2018’s Top 5 Trends in Commercial Real Estate

The market is poised to evolve in 2018 as millennials represent an increasing share of the workforce and consumer base, forcing owners of nearly every type of real estate to reconsider how best to maintain and market their buildings.

2018’s Top 5 Trends in Commercial Real Estate


The new year is likely to make a significant impact on commercial real estate according to the annual forecast by the Urban Land Institute (ULI). The market is poised to evolve in 2018 as millennials represent an increasing share of the workforce and consumer base, forcing owners of nearly every type of real estate to reconsider how best to maintain and market their buildings. These five trends are likely to cause ripples throughout the industry.


1) Office Job Growth and Suburban Migration

Office jobs have expanded by 2.2% on average as the economy has recovered, while total job growth was 1.6%. That means office space will become an increasingly valuable commodity, particularly in the suburbs now that millennials (who represent nearly one-third of office users) are reaching their marriage, home-buying and child-bearing years, according to the ULI’s analysis.

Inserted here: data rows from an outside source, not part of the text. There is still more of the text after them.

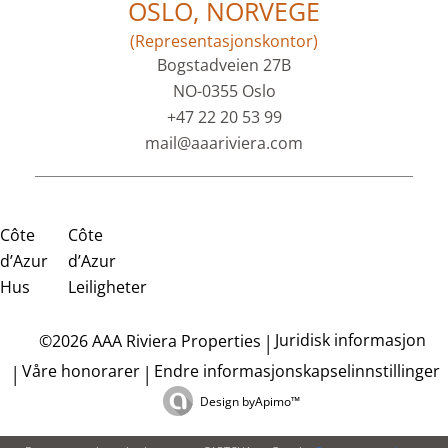
OSLO, NORVEGE
(Representasjonskontor)
Bogstadveien 27B
NO-0355 Oslo
+47 22 20 53 99
mail@aaariviera.com
Côte
Côte
d’Azur
d’Azur
Hus
Leiligheter
Juridisk informasjon
©2026 AAA Riviera Properties
Våre honorarer
Endre informasjonskapselinnstillinger
Design by
Apimo™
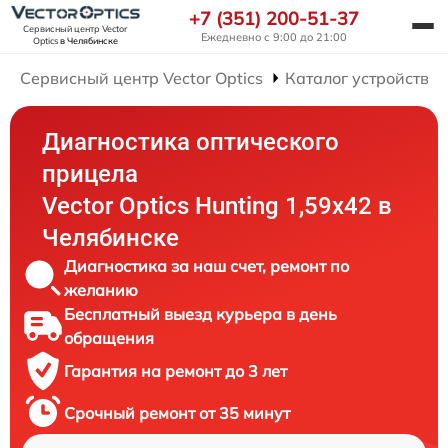
+7 (351) 200-51-37
Сервисный центр Vector
Ежедневно с 9:00 до 21:00
Optics
в Челябинске
Сервисный центр Vector Optics
Каталог устройств
Диагностика оптического
прицела
Vector Optics Hunting 1,59x42 в
Челябинске
Диагностика за наш счет, ремонт по
желанию
Бесплатный выезд курьера в день
обращения
Гарантия на ремонт до 3 лет
Срочный ремонт от 35 минут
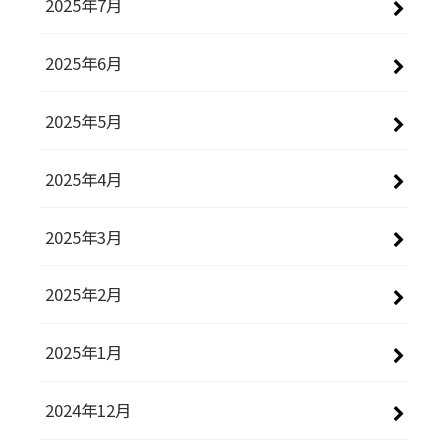
2025年7月
2025年6月
2025年5月
2025年4月
2025年3月
2025年2月
2025年1月
2024年12月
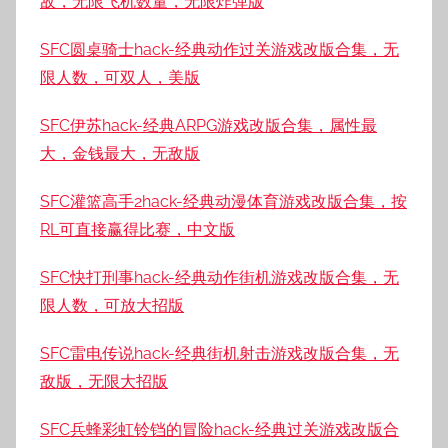
敌，无限飞机数量，无限炸弹版
SFC圆桌骑士hack-经典动作过关游戏改版合集，无
限人数，可双人，美版
SFC伊苏hack-经典ARPG游戏改版合集，属性最
大，金钱最大，无敌版
SFC灌篮高手2hack-经典动漫体育游戏改版合集，按
RL可直接赢得比赛，中文版
SFC快打刑事hack-经典动作街机游戏改版合集，无
限人数，可放大招版
SFC雷电传说hack-经典街机射击游戏改版合集，无
敌版，无限大招版
SFC兵蜂彩虹铃铛的冒险hack-经典过关游戏改版合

The most favorable suburban locations will offer good public transportation, walkability, good schools, quality real estate and live/work amenities, the ULI notes. Two prime examples, Brooklyn in New York City and Belleview in Seattle, have urban-esque amenities and offer easy access to the central business district without being located in it.


2) Spaces That Multitask

The lines between living, work, and play environments are blurring, and along with them, space use and finishes are evolving as well, ULI explains. Buildings with “transformational” amenities like large common spaces to relax and recharge devices, several food options, fitness facilities, event space, roof decks and outdoor spaces are better positioned to attract new tenants and retain old ones, and the tenants in those spaces will have an easier time recruiting top talent. Suburban locations aren’t exempt from this rule; ULI notes that a focus on “fitness, food, and fun” has spread to the suburbs in the form of building owners bringing in food trucks and creating on-site fitness spaces and outdoor meeting areas.


3) Diversity of Office Layouts

Open offices are still the standard, but the open layout is not for everyone, ULI notes. The organization cites a study of more than 1,200 employees from different industries who named the ability to focus without interruptions as a top priority, and ambient noise from an open office can make it harder to focus and ultimately reduce satisfaction at work. Companies need to strike the right balance of open workspace vs. private office space, and there’s no one rule of thumb that will work for every tenant or building owner.


4) Generational Change in Retail

ULI’s analysis describes rapid change for brick-and-mortar retail establishments, especially since millennials seem to spend significantly less on aspirational goods like apparel and housewares and much more on experiences, such as entertainment and restaurant dining. The report suggests that retail owners focus more on what they can offer shoppers rather than behaviors shoppers are no longer exhibiting - namely, creating a dynamic shopping experience “where the social dimension of human interaction adds to the mere exchange of cash for goods.” E-commerce can’t replace the human element, especially not in applications like health, fitness and grooming facilities, so it’s unlikely that physical stores will lose much ground in 2018.


5) Changing Technology

Tech-enabled buildings create operating environments that are both more energy-efficient and more comfortable for occupants, so building owners and tenants who haven’t embraced transformational technology may be left with buildings that are less desirable. In many cases, wireless controls for lighting, HVAC, and other building systems can be retrofitted without much trouble and a much lower cost than comparable wired systems. New buildings offer even more flexibility; one investor quoted in the study described a Class A office building currently under construction that will have a curtain wall created from energy-efficient glass that can tint to adjust for heat, glare and available daylight.